Hey, Darryl is my trainer. We have been working with him for about 6 mos. He is very honest and is one of the best. Will you be coming out to our club on Sat. a.m.?


----------



## SystemCritical (Nov 30, 2011)

clearcreekranch said:


> Hey, Darryl is my trainer. We have been working with him for about 6 mos. He is very honest and is one of the best. Will you be coming out to our club on Sat. a.m.?


I will be there tomorrow night and I am hoping Sat morning as well. I am suppposed to help the wife work her horse but I think we'll bump that to Sunday.

Ed


----------



## Klamari (Aug 6, 2010)

SystemCritical said:


> I will be there tomorrow night and I am hoping Sat morning as well.

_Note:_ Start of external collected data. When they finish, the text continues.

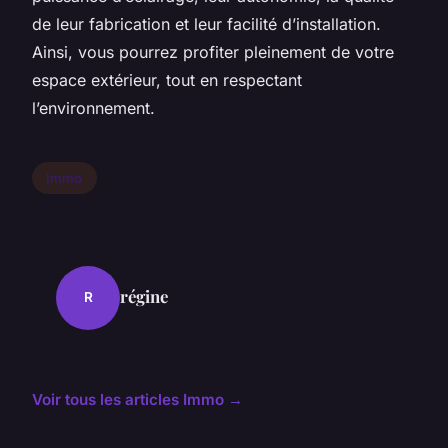
de leur fabrication et leur facilité d’installation.
Ainsi, vous pourrez profiter pleinement de votre
espace extérieur, tout en respectant
l’environnement.
Immo
régine
R
Voir tous les articles Immo →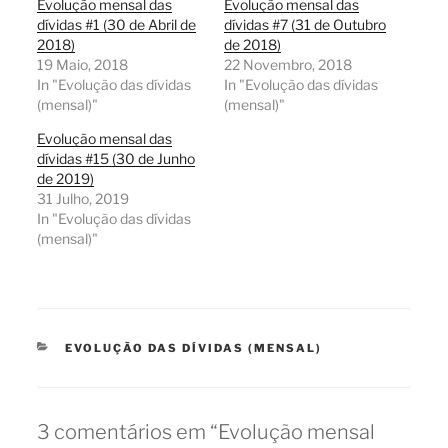
Evolução mensal das
Evolução mensal das
dívidas #1 (30 de Abril de
dívidas #7 (31 de Outubro
2018)
de 2018)
19 Maio, 2018
22 Novembro, 2018
In "Evolução das dívidas
In "Evolução das dívidas
(mensal)"
(mensal)"
Evolução mensal das
dívidas #15 (30 de Junho
de 2019)
31 Julho, 2019
In "Evolução das dívidas
(mensal)"
CATEGORIAS
EVOLUÇÃO DAS DÍVIDAS (MENSAL)
3 comentários em “Evolução mensal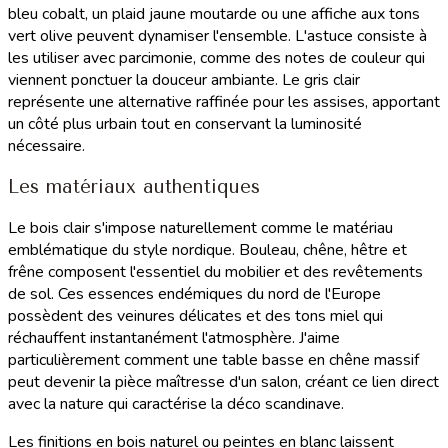
bleu cobalt, un plaid jaune moutarde ou une affiche aux tons
vert olive peuvent dynamiser l'ensemble. L'astuce consiste à
les utiliser avec parcimonie, comme des notes de couleur qui
viennent ponctuer la douceur ambiante. Le gris clair
représente une alternative raffinée pour les assises, apportant
un côté plus urbain tout en conservant la luminosité
nécessaire.
Les matériaux authentiques
Le bois clair s'impose naturellement comme le matériau
emblématique du style nordique. Bouleau, chêne, hêtre et
frêne composent l'essentiel du mobilier et des revêtements
de sol. Ces essences endémiques du nord de l'Europe
possèdent des veinures délicates et des tons miel qui
réchauffent instantanément l'atmosphère. J'aime
particulièrement comment une table basse en chêne massif
peut devenir la pièce maîtresse d'un salon, créant ce lien direct
avec la nature qui caractérise la déco scandinave.
Les finitions en bois naturel ou peintes en blanc laissent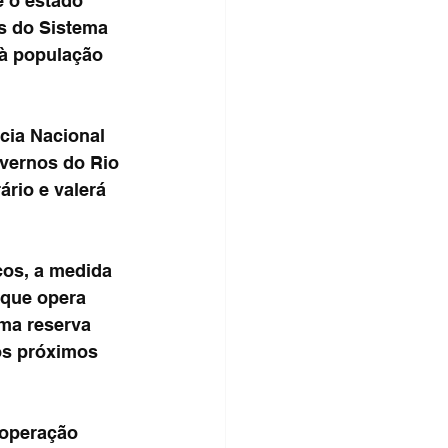
 o estado 
os do Sistema 
 à população 
cia Nacional 
vernos do Rio 
rio e valerá 
os, a medida 
 que opera 
ma reserva 
os próximos 
 operação 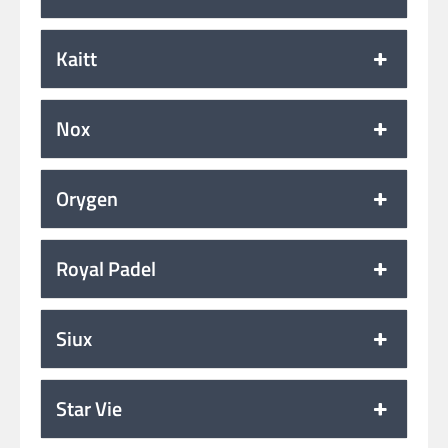
Kaitt
Nox
Orygen
Royal Padel
Siux
Star Vie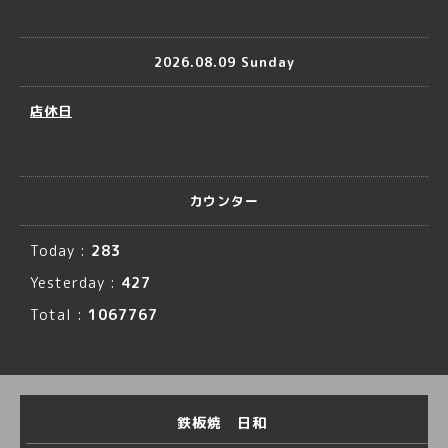
2026.08.09 Sunday
店休日
カウンター
Today :
283
Yesterday :
427
Total :
1067767
鉄板焼 日和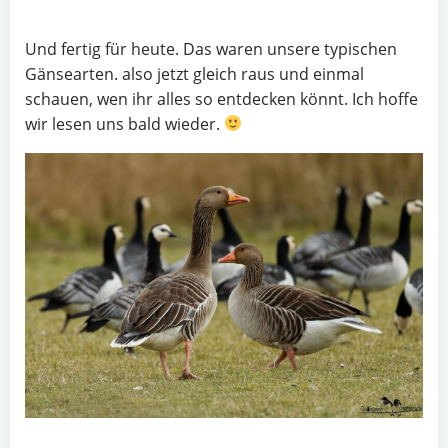
Und fertig für heute. Das waren unsere typischen
Gänsearten. also jetzt gleich raus und einmal
schauen, wen ihr alles so entdecken könnt. Ich hoffe
wir lesen uns bald wieder.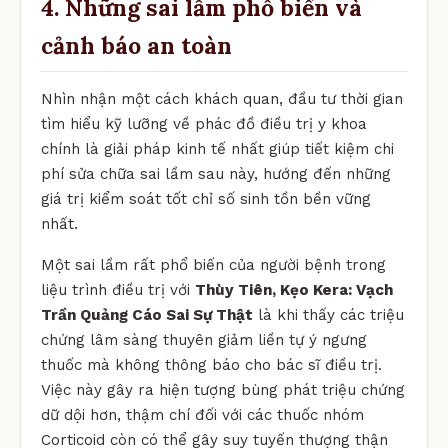
4. Những sai lầm phổ biến và
cảnh báo an toàn
Nhìn nhận một cách khách quan, đầu tư thời gian
tìm hiểu kỹ lưỡng về phác đồ điều trị y khoa
chính là giải pháp kinh tế nhất giúp tiết kiệm chi
phí sửa chữa sai lầm sau này, hướng đến những
giá trị kiểm soát tốt chỉ số sinh tồn bền vững
nhất.
Một sai lầm rất phổ biến của người bệnh trong
liệu trình điều trị với
Thùy Tiên, Kẹo Kera: Vạch
Trần Quảng Cáo Sai Sự Thật
là khi thấy các triệu
chứng lâm sàng thuyên giảm liền tự ý ngưng
thuốc mà không thông báo cho bác sĩ điều trị.
Việc này gây ra hiện tượng bùng phát triệu chứng
dữ dội hơn, thậm chí đối với các thuốc nhóm
Corticoid còn có thể gây suy tuyến thượng thận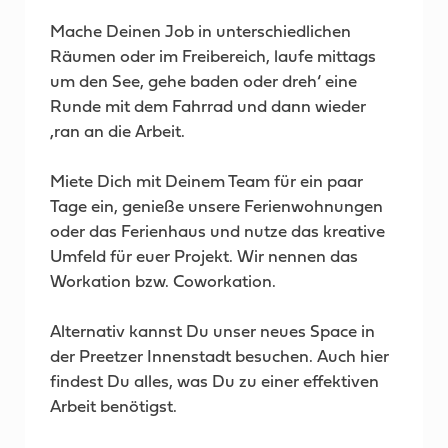
Mache Deinen Job in unterschiedlichen
Räumen oder im Freibereich, laufe mittags
um den See, gehe baden oder dreh‘ eine
Runde mit dem Fahrrad und dann wieder
‚ran an die Arbeit.
Miete Dich mit Deinem Team für ein paar
Tage ein, genieße unsere Ferienwohnungen
oder das Ferienhaus und nutze das kreative
Umfeld für euer Projekt. Wir nennen das
Workation bzw. Coworkation.
Alternativ kannst Du unser neues Space in
der Preetzer Innenstadt besuchen. Auch hier
findest Du alles, was Du zu einer effektiven
Arbeit benötigst.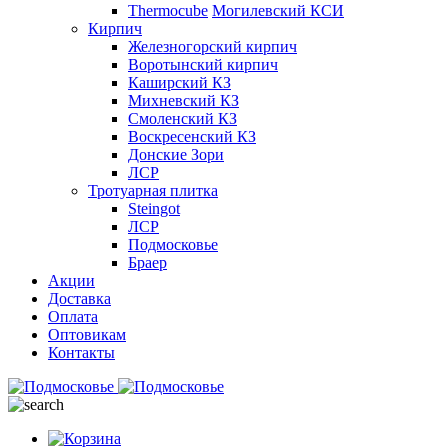
Thermocube
Могилевский КСИ
Кирпич
Железногорский кирпич
Воротынский кирпич
Каширский КЗ
Михневский КЗ
Смоленский КЗ
Воскресенский КЗ
Донские Зори
ЛСР
Тротуарная плитка
Steingot
ЛСР
Подмосковье
Браер
Акции
Доставка
Оплата
Оптовикам
Контакты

I am suppposed to help the wife work her horse but I think we'll bump that to Sunday.
> 
> Ed


Ill see ya there tomorrow night!! It looks like it won't be as cold as last week, thank God!


----------



## SystemCritical (Nov 30, 2011)

Awesome, looking forward to it. Hey, check this thread out I started. Kinda feel good about it. Any input would be cool...


http://www.germanshepherds.com/foru...orts/172590-wow-what-180-no-more-nos-did.html


----------



## abakerrr (Aug 8, 2008)

Cool! Let us know how it goes. Love reading about new experiences in PSA, SchH, and other sports. Checking out a semi-local SchH club myself sunday morning.


----------



## Northern GSDs (Oct 30, 2008)

Good luck and have fun!


----------